Like father, like daughter. Liz Cheney is now fronting another one of the right wing’s outrageous smears. The issue at hand is the conduct of nine lawyers who, prior to their current service in the Department of Justice, represented detainees at Guantanamo. Cheney has dubbed them the “Gitmo Nine,” and openly questioned their patriotism. It seems that in the Alice in Wonderland logic of the extreme right, believing in American values is treason is you believe in them enough to act on them in unpopular cases.
Okay, folks. We’re supposed to be the good guys. We’re the good guys because we have a set of values that we believe are superior to the values of our enemies. That’s why they’re the bad guys. So we’re defending our American way of life, our democratic values, against people who don’t believe in them. Follow that so far? A central tenet of that way of life is the belief in a fair trial. That’s why it’s in the Constitution. We believe that people–no matter how heinous the crimes they might have committed– are entitled to know the charges against them, to face their accusers, to hear the evidence against them, and to mount a defense. That’s the only way we can truly decide if they’re guilty. Except, Cheney seems to believe, when we’ve already decided they’re guilty before we try them. Question: if we don’t believe that our own values apply when the issue is national defense, then what, exactly, are we defending?
The Bush administration did a great job of muddying the waters, refusing to clarify that the detainees at Guantanamo were ACCUSED terrorists. Most were not, in fact, captured on any battlefield. Many were turned in for bounty, the evidence against them dubious at best, completely fabricated at worst. Yet, the administration created a system of indefinite detention in which they had no rights, no access to counsel, no chance of proving their innocence, no legal recourse–a lifetime sentence of limbo. The lawyers who came to their defense persuaded the Supreme Court–a very conservative Supreme Court, I might add–that this system was untenable under our own laws.
Now the men and women who stood up, not for terrorists, but for the American system of justice, are being pilloried as traitors. The Cheney legacy of contempt for the principles this country allegedly stands for passes proudly to the next generation.

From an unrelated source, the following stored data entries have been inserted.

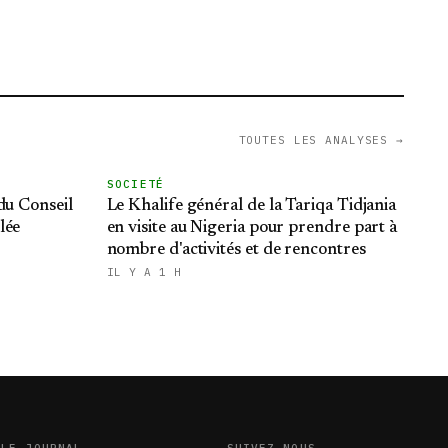
TOUTES LES ANALYSES →
SOCIETÉ
du Conseil
Le Khalife général de la Tariqa Tidjania
lée
en visite au Nigeria pour prendre part à
nombre d'activités et de rencontres
IL Y A 1 H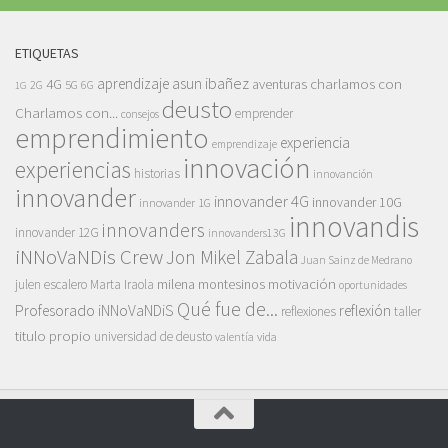
ETIQUETAS
asun ibañez
4G
aprendizaje
charlamos con
aventuras
5G
2G
6G
1G
deusto
Charlamos con...
emprender
consejos
emprendimiento
experiencia
emprendizaje
innovación
experiencias
historias
innovanción
innovander
innovander 4G
innovander 10G
innovander 1G
innovandis
innovanders
innovander 12G
innovanders13G
iNNoVaNDis Crew
Jon Mikel Zabala
Juan Sainz de Medrano
motivación
milena montesinos
julen escalero
Marta Iraola
oportunidades
Qué fue de...
Profesorado iNNoVaNDiS
reflexión
reflexiones
taller
titulo propio
universidad de deusto
vida
valentía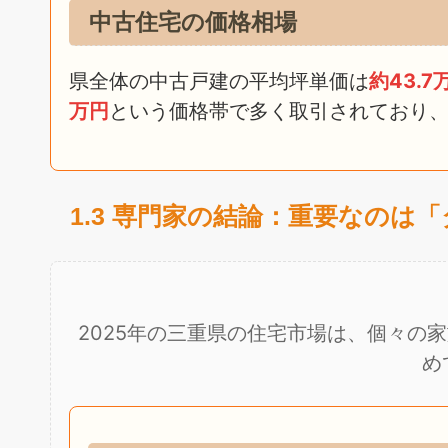
中古住宅の価格相場
県全体の中古戸建の平均坪単価は
約43.7
万円
という価格帯で多く取引されており
1.3 専門家の結論：重要なのは
2025年の三重県の住宅市場は、個々の
め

I found myself wondering how Cheney, Fox News & co. would have reacted to John Adams’ defense of the British soldiers accused of the Boston Massacre in 1770. As tensions escalated in the Colonies, a much-despised contingent of British troops was stationed in Boston. On March 5, a confrontation between colonists and the troops turned violent, with British soldiers killing five Americans. Twelve soldiers were arrested, eight ultimately coming to trial for murder. A young lawyer named John Adams was asked to defend them. Knowing how unpopular it would make him, he still accepted the job. He believed that it was essential to show that Americans could give their hated overseers a fair trial. He performed brilliantly, and his clients were ultimately acquitted.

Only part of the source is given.